Tout part d'un geste d'humiliation : Don Diègue, père de Rodrigue, reçoit un soufflet de la main du Comte (Don Gomès, père de Chimène, la bien-aimée de Rodrigue) à la suite d'une dispute sur la nomination d'un gouverneur pour l'Infant. Ce soufflet — offense physique et publique — est dans le code de l'honneur nobiliaire une blessure irréparable tant qu'elle n'est pas lavée par le sang. Incapable de se battre lui-même en raison de son grand âge, Don Diègue remet son épée à Rodrigue avec une injonction qui résume l'économie entière de l'honneur : venger ou mourir d'infamie. La tragédie naît ici : le père désigne son fils comme instrument de la réparation, et ce faisant, le condamne à détruire son propre bonheur.
Le monologue de Rodrigue à l'acte I, scène 6 — les fameuses stances — est le lieu où Corneille donne toute son épaisseur au thème. Rodrigue n'est pas un vengeur froid : il mesure ce que l'accomplissement du devoir lui coûte. Venger son père, c'est perdre Chimène ; ne pas le venger, c'est se perdre lui-même, devenir indigne de l'amour de Chimène par cette même lâcheté. Le paradoxe est formulé avec une netteté presque géométrique : Je dois à ma maîtresse aussi bien qu'à mon père ; / J'attire en me vengeant sa haine et sa colère
(I, 6). L'alternative est sans issue — et c'est précisément cette impasse qui fait du personnage un héros cornélien : il choisit l'honneur, c'est-à-dire la voie la plus douloureuse.

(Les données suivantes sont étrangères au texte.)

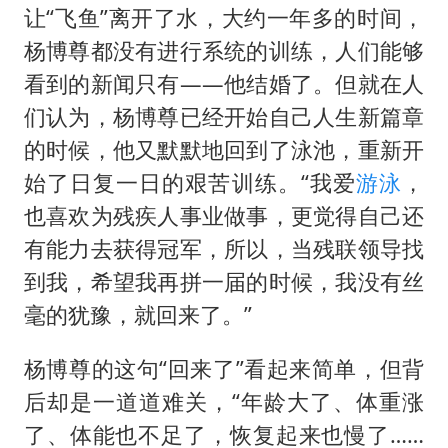
让“飞鱼”离开了水，大约一年多的时间，
杨博尊都没有进行系统的训练，人们能够
看到的新闻只有——他结婚了。但就在人
们认为，杨博尊已经开始自己人生新篇章
的时候，他又默默地回到了泳池，重新开
始了日复一日的艰苦训练。“我爱
游泳
，
也喜欢为残疾人事业做事，更觉得自己还
有能力去获得冠军，所以，当残联领导找
到我，希望我再拼一届的时候，我没有丝
毫的犹豫，就回来了。”
杨博尊的这句“回来了”看起来简单，但背
后却是一道道难关，“年龄大了、体重涨
了、体能也不足了，恢复起来也慢了……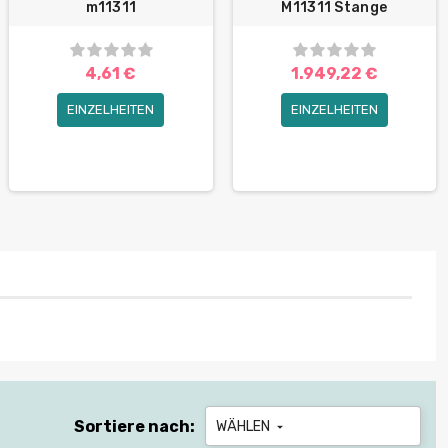
m11311
M11311 Stange
4,61 €
1.949,22 €
EINZELHEITEN
EINZELHEITEN
Sortiere nach:
WÄHLEN
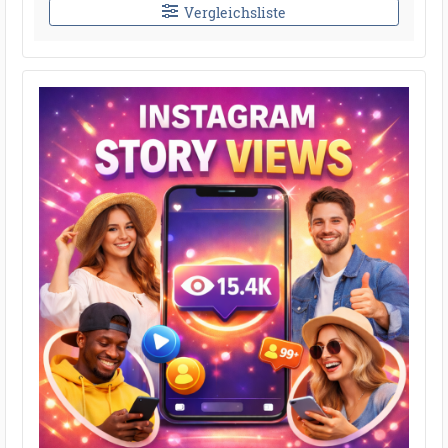
Vergleichsliste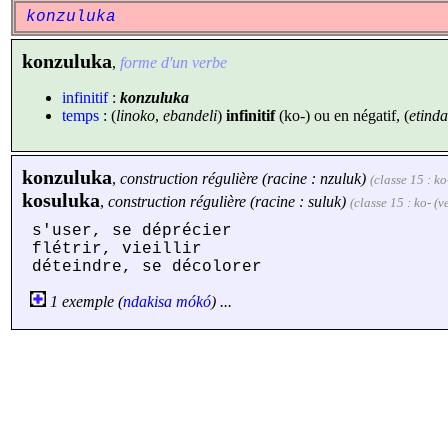
konzuluka
konzuluka
,
forme d'un verbe
infinitif
:
konzuluka
temps
: (
linoko
,
ebandeli
)
infinitif
(ko-) ou en négatif, (
etinda
konzuluka
,
construction régulière (racine : nzuluk)
(classe 15 : ko
kosuluka
,
construction régulière (racine : suluk)
(classe 15 : ko- (v
s'user, se déprécier
flétrir, vieillir
déteindre, se décolorer
1 exemple (
ndakisa
mókó
) ...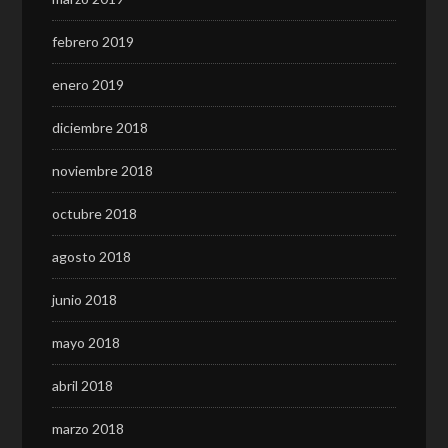
febrero 2019
enero 2019
diciembre 2018
noviembre 2018
octubre 2018
agosto 2018
junio 2018
mayo 2018
abril 2018
marzo 2018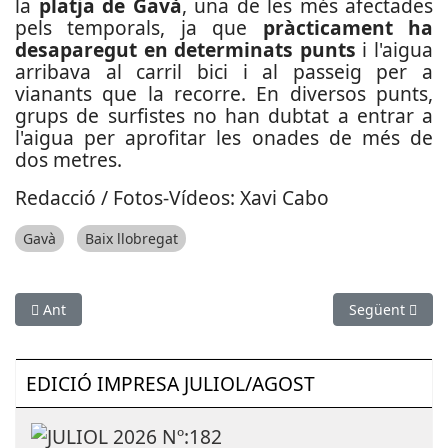
la
platja de Gavà
, una de les més afectades
pels temporals, ja que
pràcticament ha
desaparegut en determinats punts
i l'aigua
arribava al carril bici i al passeig per a
vianants que la recorre. En diversos punts,
grups de surfistes no han dubtat a entrar a
l'aigua per aprofitar les onades de més de
dos metres.
Redacció / Fotos-Vídeos: Xavi Cabo
Gavà
Baix llobregat
Article anterior: Duen a la Fiscalia les obres dels accessos viari
Article següen
Ant
Següent
EDICIÓ IMPRESA JULIOL/AGOST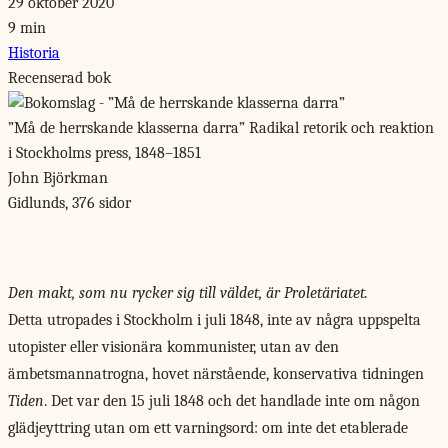
29 oktober 2020
9 min
Historia
Recenserad bok
”Må de herrskande klasserna darra”
Radikal retorik och reaktion
i Stockholms press, 1848–1851
John Björkman
Gidlunds, 376 sidor
Den makt, som nu rycker sig till väldet, är Proletäriatet.
Detta utropades i
Stockholm i juli 1848, inte av några uppspelta
utopister eller visionära kommunister, utan av den
ämbetsmannatrogna, hovet närstående, konservativa tidningen
Tiden
. Det var den 15 juli 1848 och det handlade inte om någon
glädjeyttring utan om ett varningsord: om inte det etablerade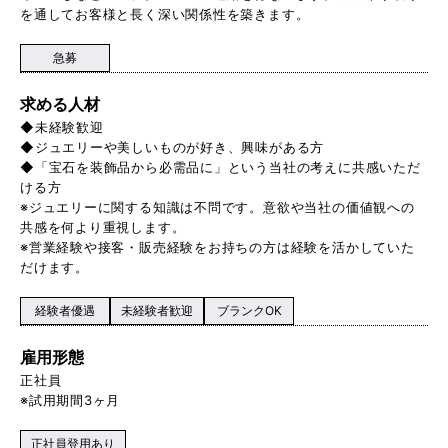
を通してお客様と長く深い関係性を築きます。
急募
求める人材
◆未経験歓迎
◆ジュエリーや美しいものが好き、興味がある方
◆「宝石を装飾品から必需品に」という当社の考えに共感いただ
ける方
※ジュエリーに関する知識は不問です。意欲や当社の価値観への
共感を何より重視します。
※営業経験や接客・販売経験をお持ちの方は経験を活かしていた
だけます。
経験者優遇
未経験者歓迎
ブランクOK
雇用形態
正社員
※試用期間3ヶ月
正社員登用あり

La mort du Comte inverse la situation sans la résoudre : Chimène devient à son tour l'obligée de la vengeance. Elle réclame justice au Roi avec une constance qui frappe les spectateurs, non par haine de Rodrigue — elle continue de l'aimer — mais parce que son honneur de fille lui impose la même logique que celle qui a conduit Rodrigue à tuer. La symétrie est parfaite et cruelle : les deux amants sont prisonniers du même code. Chimène le dit elle-même, dans une formule qui condense toute la tension de la pièce : Je sais ce que je suis, je sais ce qu'il m'a pris
— la conscience de soi passe par l'obligation de venger, non par le sentiment.
Corneille dénoue ce nœud en déplaçant la réparation sur le plan collectif. En repoussant les Maures lors d'une attaque nocturne, Rodrigue accomplit un exploit qui le transfigure en héros national — c'est le moment où le surnom « le Cid » lui est donné par les ennemis vaincus eux-mêmes. La gloire guerrière ne répare pas à proprement parler l'offense initiale, mais elle élève Rodrigue à un rang où le Roi peut intervenir, imposer un duel judiciaire puis, finalement, différer le mariage plutôt que l'interdire. La vengeance privée se fond dans le service de l'État : c'est la solution politique — et peut-être morale — que propose Corneille à une équation que le seul code de l'honneur ne saurait résoudre.
Ce trajet — de l'offense au duel, du duel à la guerre, de la guerre à une paix suspendue — révèle la thèse profonde de la pièce : la vengeance est indispensable à l'honneur noble, mais elle est aussi stérile si elle reste enfermée dans la sphère privée. C'est en la dépassant, en la convertissant en vaillance au service du royaume, que Rodrigue trouve une issue qui, sans effacer la douleur, lui donne un sens.